### Data provided

+++++

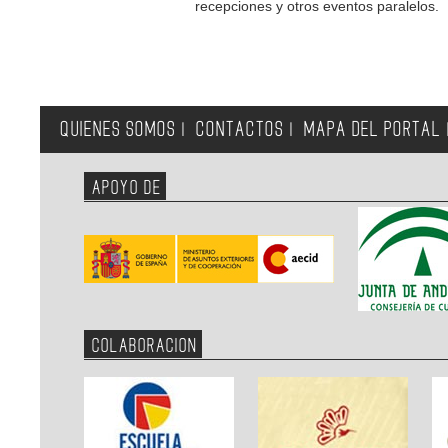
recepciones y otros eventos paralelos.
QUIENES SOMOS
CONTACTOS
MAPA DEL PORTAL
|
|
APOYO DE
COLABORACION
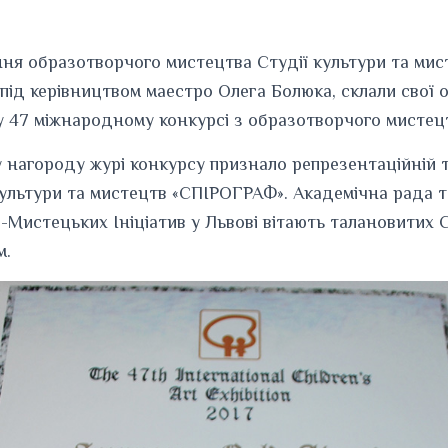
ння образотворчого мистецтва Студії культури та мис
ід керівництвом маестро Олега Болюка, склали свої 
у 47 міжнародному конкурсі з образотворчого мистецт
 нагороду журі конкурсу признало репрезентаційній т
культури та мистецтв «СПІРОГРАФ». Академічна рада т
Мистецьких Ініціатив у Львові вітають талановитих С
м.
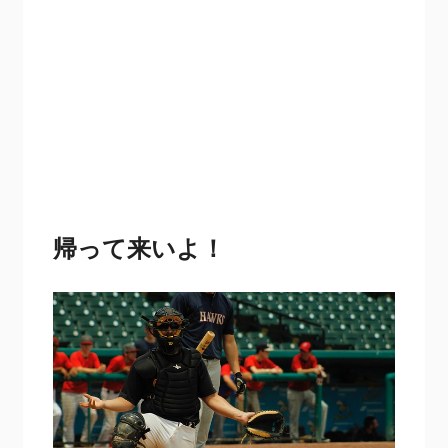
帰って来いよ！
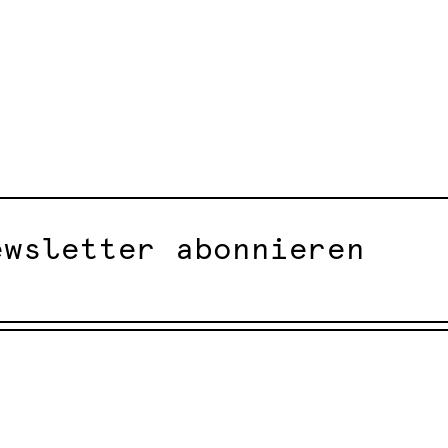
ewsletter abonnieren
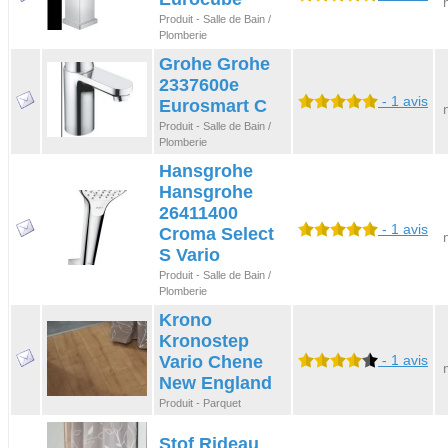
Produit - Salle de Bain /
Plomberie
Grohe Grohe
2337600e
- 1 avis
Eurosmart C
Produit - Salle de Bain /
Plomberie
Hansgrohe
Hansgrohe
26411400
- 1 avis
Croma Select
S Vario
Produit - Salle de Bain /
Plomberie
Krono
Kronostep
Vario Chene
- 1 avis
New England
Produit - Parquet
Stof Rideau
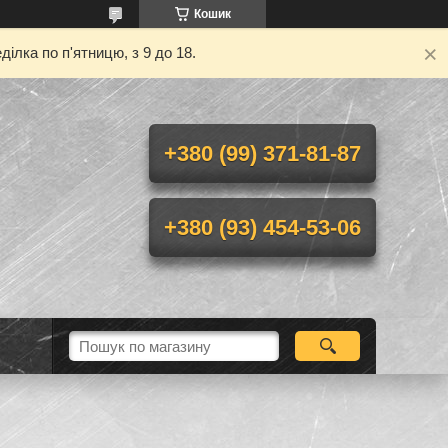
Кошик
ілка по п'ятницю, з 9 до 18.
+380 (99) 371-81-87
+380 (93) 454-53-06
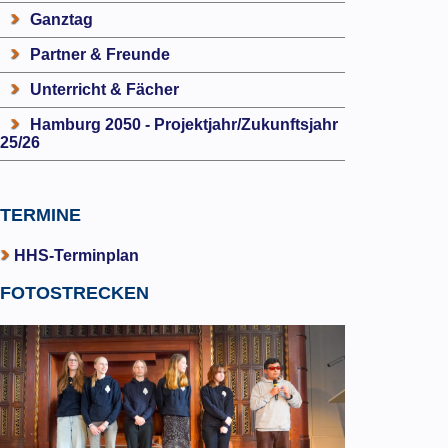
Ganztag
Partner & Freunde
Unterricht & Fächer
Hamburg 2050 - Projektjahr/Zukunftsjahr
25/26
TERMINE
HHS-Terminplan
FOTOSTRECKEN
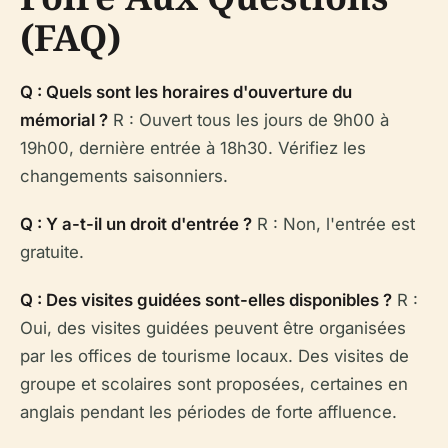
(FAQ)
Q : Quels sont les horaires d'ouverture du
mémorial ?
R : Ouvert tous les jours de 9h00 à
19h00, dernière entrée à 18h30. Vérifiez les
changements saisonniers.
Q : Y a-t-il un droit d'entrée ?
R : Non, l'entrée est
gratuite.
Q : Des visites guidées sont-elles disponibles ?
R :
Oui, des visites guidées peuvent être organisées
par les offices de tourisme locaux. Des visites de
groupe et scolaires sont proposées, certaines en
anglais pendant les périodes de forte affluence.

+++++

Reproduce every record word for word. The copy must contain no pictures.

recepciones y otros eventos paralelos.
QUIENES SOMOS
CONTACTOS
MAPA DEL PORTAL
|
|
APOYO DE
COLABORACION
ння образотворчого мистецтва Студії культури та мис
ід керівництвом маестро Олега Болюка, склали свої 
у 47 міжнародному конкурсі з образотворчого мистецт
 нагороду журі конкурсу признало репрезентаційній т
культури та мистецтв «СПІРОГРАФ». Академічна рада т
Мистецьких Ініціатив у Львові вітають талановитих С
м.
帰って来いよ！
ewsletter abonnieren
Produit - Salle de Bain /
Plomberie
Grohe Grohe
2337600e
- 1 avis
Eurosmart C
Produit - Salle de Bain /
Plomberie
Hansgrohe
Hansgrohe
26411400
- 1 avis
Croma Select
S Vario
Produit - Salle de Bain /
Plomberie
Krono
Kronostep
Vario Chene
- 1 avis
New England
Produit - Parquet
Stof Rideau
Кошик
ілка по п'ятницю, з 9 до 18.
+380 (99) 371-81-87
+380 (93) 454-53-06
Ganztag
Partner & Freunde
Unterricht & Fächer
Hamburg 2050 - Projektjahr/Zukunftsjahr
25/26
TERMINE
HHS-Terminplan
FOTOSTRECKEN
(FAQ)
Q : Quels sont les horaires d'ouverture du
mémorial ?
R : Ouvert tous les jours de 9h00 à
19h00, dernière entrée à 18h30. Vérifiez les
changements saisonniers.
Q : Y a-t-il un droit d'entrée ?
R : Non, l'entrée est
gratuite.
Q : Des visites guidées sont-elles disponibles ?
R :
Oui, des visites guidées peuvent être organisées
par les offices de tourisme locaux. Des visites de
groupe et scolaires sont proposées, certaines en
anglais pendant les périodes de forte affluence.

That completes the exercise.